Apple is planning to use a free speech defence in its ongoing battle with the FBI — arguing that code counts as “speech” and so it cannot be forced to write code to break into an iPhone.
The Cupertino technology company is locked in a legal struggle with the Bureau over access to an encrypted iPhone. The FBI is demanding that Apple create software to help it break into the phone belonging to one of the San Bernardino shooters. But Apple refuses, arguing that doing so would undermine the security of all iPhones, and set a dangerous precedent.
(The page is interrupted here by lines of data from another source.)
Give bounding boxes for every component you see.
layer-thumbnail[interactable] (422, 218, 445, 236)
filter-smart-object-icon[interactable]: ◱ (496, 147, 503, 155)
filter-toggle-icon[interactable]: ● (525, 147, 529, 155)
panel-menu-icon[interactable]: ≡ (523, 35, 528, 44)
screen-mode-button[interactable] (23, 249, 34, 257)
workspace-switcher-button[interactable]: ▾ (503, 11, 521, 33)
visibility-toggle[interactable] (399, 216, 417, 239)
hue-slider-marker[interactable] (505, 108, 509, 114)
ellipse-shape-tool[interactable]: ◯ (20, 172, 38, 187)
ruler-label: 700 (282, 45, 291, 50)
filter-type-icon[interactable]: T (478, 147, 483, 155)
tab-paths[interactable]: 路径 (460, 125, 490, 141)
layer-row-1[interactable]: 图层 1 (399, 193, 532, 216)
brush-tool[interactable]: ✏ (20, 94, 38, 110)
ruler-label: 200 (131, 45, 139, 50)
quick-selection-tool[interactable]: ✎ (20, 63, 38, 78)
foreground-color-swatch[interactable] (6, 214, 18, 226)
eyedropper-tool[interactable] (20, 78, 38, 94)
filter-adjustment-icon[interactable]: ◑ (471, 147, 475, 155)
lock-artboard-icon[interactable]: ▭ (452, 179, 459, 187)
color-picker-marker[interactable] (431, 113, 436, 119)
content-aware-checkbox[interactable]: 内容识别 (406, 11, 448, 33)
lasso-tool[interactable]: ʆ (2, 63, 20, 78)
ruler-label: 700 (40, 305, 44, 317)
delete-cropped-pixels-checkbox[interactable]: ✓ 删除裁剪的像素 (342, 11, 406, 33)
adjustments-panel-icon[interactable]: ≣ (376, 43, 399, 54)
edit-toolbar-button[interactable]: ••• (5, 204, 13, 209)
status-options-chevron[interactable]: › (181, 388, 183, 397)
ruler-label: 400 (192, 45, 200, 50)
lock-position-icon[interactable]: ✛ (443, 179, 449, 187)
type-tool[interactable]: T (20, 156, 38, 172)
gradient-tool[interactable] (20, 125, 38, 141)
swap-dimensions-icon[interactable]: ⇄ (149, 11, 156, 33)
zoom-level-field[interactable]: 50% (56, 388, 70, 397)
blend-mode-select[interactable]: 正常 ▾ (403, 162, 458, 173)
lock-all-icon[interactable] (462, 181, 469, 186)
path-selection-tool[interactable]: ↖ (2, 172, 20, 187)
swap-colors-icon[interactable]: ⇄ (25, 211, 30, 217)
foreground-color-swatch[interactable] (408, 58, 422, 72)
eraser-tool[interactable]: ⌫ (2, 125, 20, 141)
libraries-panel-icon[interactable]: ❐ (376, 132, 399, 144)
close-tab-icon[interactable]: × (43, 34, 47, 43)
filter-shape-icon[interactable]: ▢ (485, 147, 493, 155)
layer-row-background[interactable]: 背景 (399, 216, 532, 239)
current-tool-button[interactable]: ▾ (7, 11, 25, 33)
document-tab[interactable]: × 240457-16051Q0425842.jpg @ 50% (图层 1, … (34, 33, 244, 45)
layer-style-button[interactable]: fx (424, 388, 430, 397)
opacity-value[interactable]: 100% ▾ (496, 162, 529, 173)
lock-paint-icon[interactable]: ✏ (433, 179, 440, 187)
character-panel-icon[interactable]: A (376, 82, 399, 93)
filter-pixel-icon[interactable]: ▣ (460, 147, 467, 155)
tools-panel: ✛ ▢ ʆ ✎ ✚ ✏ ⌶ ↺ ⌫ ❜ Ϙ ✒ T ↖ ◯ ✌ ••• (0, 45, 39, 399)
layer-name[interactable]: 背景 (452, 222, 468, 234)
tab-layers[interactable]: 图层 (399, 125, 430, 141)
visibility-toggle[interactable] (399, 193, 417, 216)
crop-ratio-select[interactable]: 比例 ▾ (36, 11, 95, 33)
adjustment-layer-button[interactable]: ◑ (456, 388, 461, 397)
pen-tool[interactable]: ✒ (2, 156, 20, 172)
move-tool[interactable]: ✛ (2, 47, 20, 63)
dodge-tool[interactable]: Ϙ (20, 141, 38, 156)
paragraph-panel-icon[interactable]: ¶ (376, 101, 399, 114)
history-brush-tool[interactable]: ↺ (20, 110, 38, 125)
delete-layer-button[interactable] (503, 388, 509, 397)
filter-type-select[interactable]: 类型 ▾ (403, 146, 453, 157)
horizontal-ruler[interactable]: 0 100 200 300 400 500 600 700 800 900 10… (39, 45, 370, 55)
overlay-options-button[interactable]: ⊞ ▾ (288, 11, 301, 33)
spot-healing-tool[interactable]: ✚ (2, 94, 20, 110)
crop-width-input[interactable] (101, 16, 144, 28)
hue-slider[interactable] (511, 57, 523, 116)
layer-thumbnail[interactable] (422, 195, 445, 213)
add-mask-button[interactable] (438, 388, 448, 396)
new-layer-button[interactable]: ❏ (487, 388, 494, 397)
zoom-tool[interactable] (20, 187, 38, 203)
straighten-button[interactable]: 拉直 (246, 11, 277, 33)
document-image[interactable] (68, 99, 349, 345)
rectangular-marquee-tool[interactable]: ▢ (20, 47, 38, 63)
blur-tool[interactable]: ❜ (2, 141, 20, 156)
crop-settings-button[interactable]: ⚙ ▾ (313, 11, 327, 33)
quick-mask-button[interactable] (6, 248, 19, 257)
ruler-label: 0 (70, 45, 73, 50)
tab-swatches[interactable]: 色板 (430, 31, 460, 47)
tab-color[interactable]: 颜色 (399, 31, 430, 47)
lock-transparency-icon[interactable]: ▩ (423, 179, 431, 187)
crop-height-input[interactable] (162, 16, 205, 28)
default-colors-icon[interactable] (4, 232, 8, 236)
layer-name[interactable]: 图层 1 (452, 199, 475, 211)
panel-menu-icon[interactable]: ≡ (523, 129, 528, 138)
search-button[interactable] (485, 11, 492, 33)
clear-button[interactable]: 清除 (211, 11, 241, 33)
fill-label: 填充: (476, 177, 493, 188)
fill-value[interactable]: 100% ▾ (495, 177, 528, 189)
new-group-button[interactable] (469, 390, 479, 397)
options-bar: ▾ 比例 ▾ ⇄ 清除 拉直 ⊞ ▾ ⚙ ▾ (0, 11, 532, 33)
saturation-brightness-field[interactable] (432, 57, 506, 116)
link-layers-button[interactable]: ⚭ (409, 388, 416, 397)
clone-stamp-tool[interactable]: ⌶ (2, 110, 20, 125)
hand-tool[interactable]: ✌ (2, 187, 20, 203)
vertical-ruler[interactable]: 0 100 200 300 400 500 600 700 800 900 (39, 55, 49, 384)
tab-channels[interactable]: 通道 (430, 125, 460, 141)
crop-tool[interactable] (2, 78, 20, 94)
On Wednesday, Bloomberg reported that Apple intends to use free speech as one element of its defence as it challenges a court order to comply with the FBI’s demands. An unnamed Apple executive told the news outlet that it will argue that computer code amounts to speech — and as such, the company and its engineers cannot be compelled to code (or “speak”) against their will.
And Apple lawyer Theodore Boutrous told The Los Angeles Times that “the government here is trying to use this statute from 1789 in a way that it has never been used before. They are seeking a court order to compel Apple to write new software, to compel speech.”
Jennifer Granick, director of civil liberties at Stanford University’s Center for Internet and Society, told Bloomberg: “The signature [that Apple signs software with] is part of Apple’s security ecosystem; it’s a promise that Apple believes this code is safe for you to run … The phone doesn’t run software that Apple hasn’t signed.”
Reuters also speculates that free speech concerns will be part of Apple’s defence, based on discussions with lawyers following the case. But Duke University law professor Stuart Benjamin says it could be a uphill struggle. “That is an argument of enormous breath,” he said. Apple will need to prove the code has a “substantive message.”
A cornerstone of Apple’s public defence so far is that creating this tool for the FBI amounts to a backdoor, which makes all its users less safe.
Apple and its supporters have also expressed concerns that the case could set a far-reaching precedent. If Apple can be forced to create new software to hack into its customers, then company could be legally forced to hack their users.